Thursday, May 5, 2011

Richard Misrach


Richard Misrach American photographer, best known for his ‘nuclear landscapes’ shot in the Nevada desert, and for technical experimentation in photographing plants, water, and the nocturnal environment of the American West. Typically, pictures are large and colours slightly muted, underlining the scale and desolation of the landscape within which a presence, for instance, dead animals, or an event, such as smoke, has summoned attention. Impact emerges from tension between pictorial beauty and the destruction often implied by what is pictured. His work method is solitary; days at a time spent in a van reading, waiting for something to happen, sometimes accompanied by his wife Miriam, author of several essays on his work. He stresses pure photographic communication, and in 1979 published A Photographic Book which is entirely wordless. Now, captions are limited to statements of place and date. The influence of American formalism, associated with landscape photography of the West, is marked. The operatic title for his 1999 retrospective exhibition, Desert Cantos, emphasizes the poetics of the imagery. His recent work includes recordings of the movement of light on the Golden Gate Bridge, San Francisco, where he lives.

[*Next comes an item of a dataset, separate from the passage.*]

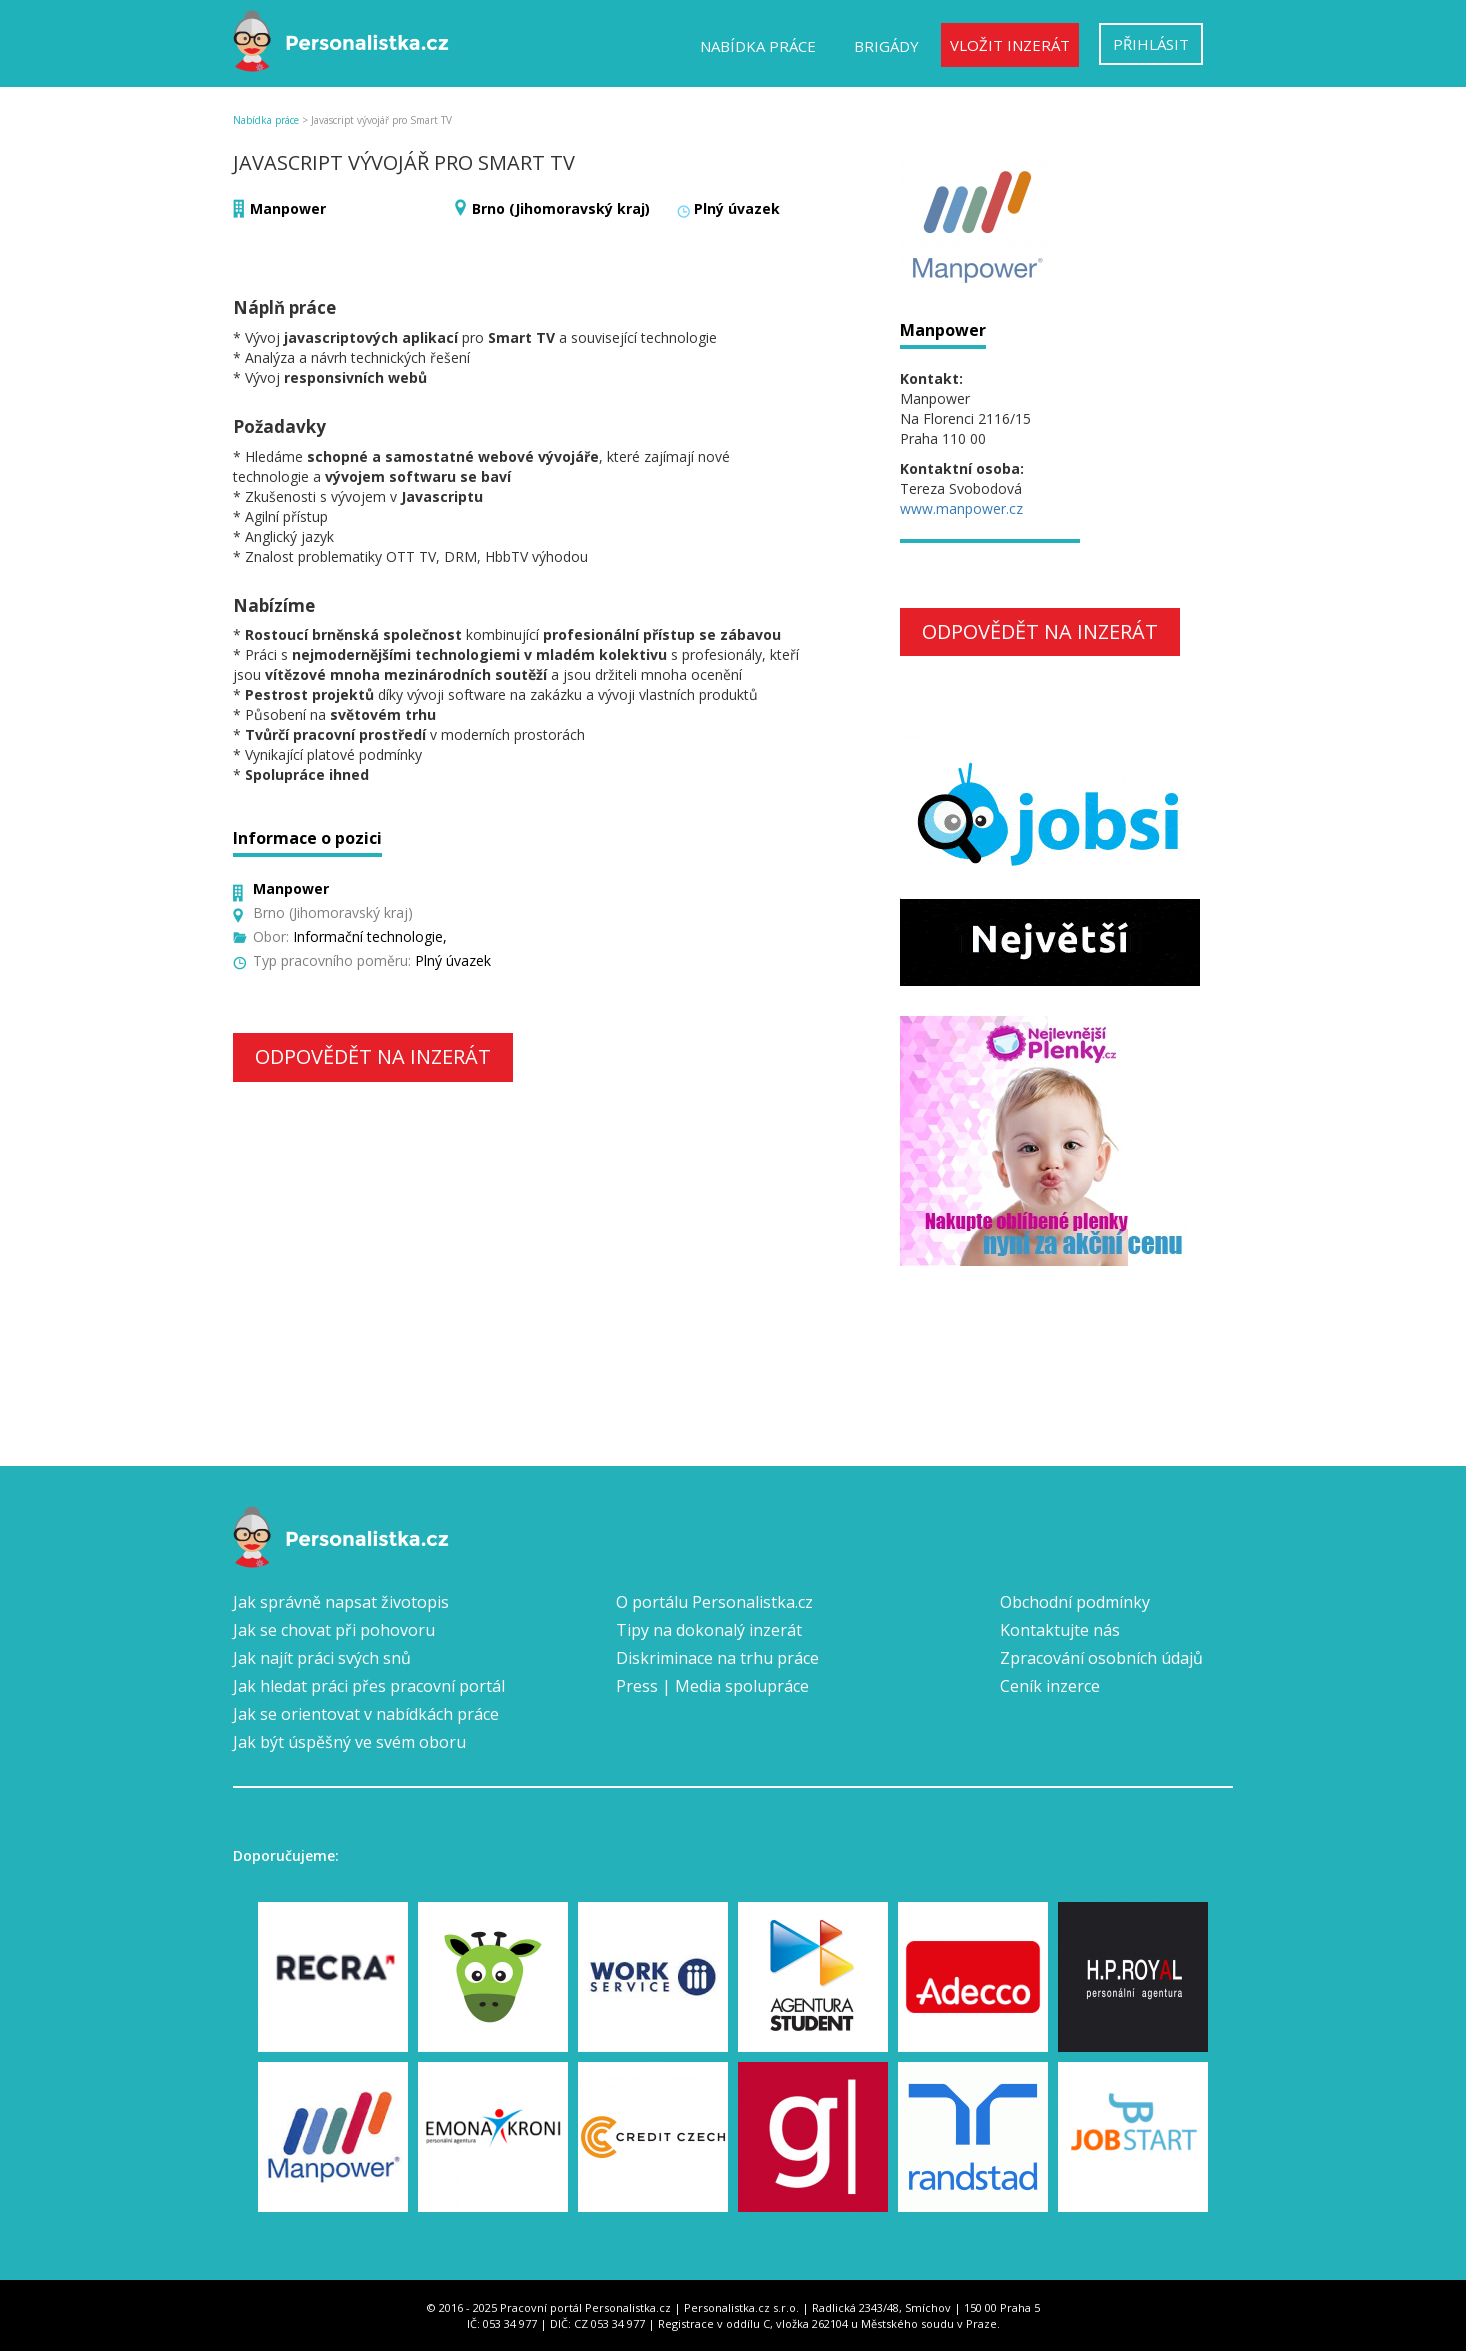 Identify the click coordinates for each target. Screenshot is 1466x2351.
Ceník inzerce (1050, 1686)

Richard Misrach had a fantastic way of catching images in their natural settings. The perspective that he encaptures in his photos make you want to really look at the photos to make sure what you think that you are seeing is really what you are seeing. In the photo of the gate and fence in the water you really have to look to see where the gate and fenece begin and where the water is this picture also has an optical illusion to it. The photo of the blue rocks is so inspiring to me that I now want this pattern on my bathroom wall.